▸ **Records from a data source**
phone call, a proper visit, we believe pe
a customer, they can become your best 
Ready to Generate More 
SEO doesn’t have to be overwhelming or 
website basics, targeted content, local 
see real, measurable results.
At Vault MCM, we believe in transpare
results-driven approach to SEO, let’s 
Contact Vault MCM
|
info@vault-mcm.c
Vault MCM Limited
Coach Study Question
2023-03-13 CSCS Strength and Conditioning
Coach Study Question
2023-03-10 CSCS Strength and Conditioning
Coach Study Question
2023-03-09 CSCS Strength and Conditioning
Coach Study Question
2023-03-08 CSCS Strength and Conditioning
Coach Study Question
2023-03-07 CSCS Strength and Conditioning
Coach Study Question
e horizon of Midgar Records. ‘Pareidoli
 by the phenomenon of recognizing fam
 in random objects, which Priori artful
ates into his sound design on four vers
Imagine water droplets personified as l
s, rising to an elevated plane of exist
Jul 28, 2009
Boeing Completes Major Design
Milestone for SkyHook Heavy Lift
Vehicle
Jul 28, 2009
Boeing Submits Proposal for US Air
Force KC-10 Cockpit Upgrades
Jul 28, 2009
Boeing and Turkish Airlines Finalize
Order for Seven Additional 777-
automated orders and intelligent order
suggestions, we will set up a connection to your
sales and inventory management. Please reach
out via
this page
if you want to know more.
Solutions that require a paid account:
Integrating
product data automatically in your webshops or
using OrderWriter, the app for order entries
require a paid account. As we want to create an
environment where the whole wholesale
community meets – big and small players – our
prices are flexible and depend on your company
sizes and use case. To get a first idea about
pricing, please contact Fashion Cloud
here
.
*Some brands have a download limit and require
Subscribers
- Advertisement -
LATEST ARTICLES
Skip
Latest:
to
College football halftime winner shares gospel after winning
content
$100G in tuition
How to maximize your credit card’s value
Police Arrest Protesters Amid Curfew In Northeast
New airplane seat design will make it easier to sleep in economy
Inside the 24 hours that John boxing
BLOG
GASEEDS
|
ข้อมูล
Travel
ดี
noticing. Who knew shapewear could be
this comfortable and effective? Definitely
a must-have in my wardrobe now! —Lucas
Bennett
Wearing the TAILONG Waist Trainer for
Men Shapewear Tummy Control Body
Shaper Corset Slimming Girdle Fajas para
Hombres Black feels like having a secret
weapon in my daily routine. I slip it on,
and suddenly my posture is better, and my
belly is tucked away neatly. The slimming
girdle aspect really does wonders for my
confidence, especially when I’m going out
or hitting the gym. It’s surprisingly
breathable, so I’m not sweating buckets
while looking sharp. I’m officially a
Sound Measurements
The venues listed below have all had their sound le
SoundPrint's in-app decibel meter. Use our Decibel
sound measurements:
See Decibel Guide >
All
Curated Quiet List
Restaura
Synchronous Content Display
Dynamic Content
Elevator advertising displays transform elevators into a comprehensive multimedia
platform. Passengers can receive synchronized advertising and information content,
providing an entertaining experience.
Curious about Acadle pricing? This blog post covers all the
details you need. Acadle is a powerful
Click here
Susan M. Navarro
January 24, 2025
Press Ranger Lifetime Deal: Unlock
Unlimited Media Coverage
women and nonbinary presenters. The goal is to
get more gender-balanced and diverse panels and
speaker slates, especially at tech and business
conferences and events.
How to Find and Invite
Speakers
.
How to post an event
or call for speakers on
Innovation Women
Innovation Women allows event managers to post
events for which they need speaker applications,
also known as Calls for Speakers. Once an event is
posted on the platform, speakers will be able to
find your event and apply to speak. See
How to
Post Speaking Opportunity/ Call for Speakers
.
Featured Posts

▸ **Exercise objective**
The result consists of the line with "details you need. Acadle is a powerful" through the last line of the entries above, repeated exactly and with nothing else.

▸ **Response to the exercise**
details you need. Acadle is a powerful
Click here
Susan M. Navarro
January 24, 2025
Press Ranger Lifetime Deal: Unlock
Unlimited Media Coverage
women and nonbinary presenters. The goal is to
get more gender-balanced and diverse panels and
speaker slates, especially at tech and business
conferences and events.
How to Find and Invite
Speakers
.
How to post an event
or call for speakers on
Innovation Women
Innovation Women allows event managers to post
events for which they need speaker applications,
also known as Calls for Speakers. Once an event is
posted on the platform, speakers will be able to
find your event and apply to speak. See
How to
Post Speaking Opportunity/ Call for Speakers
.
Featured Posts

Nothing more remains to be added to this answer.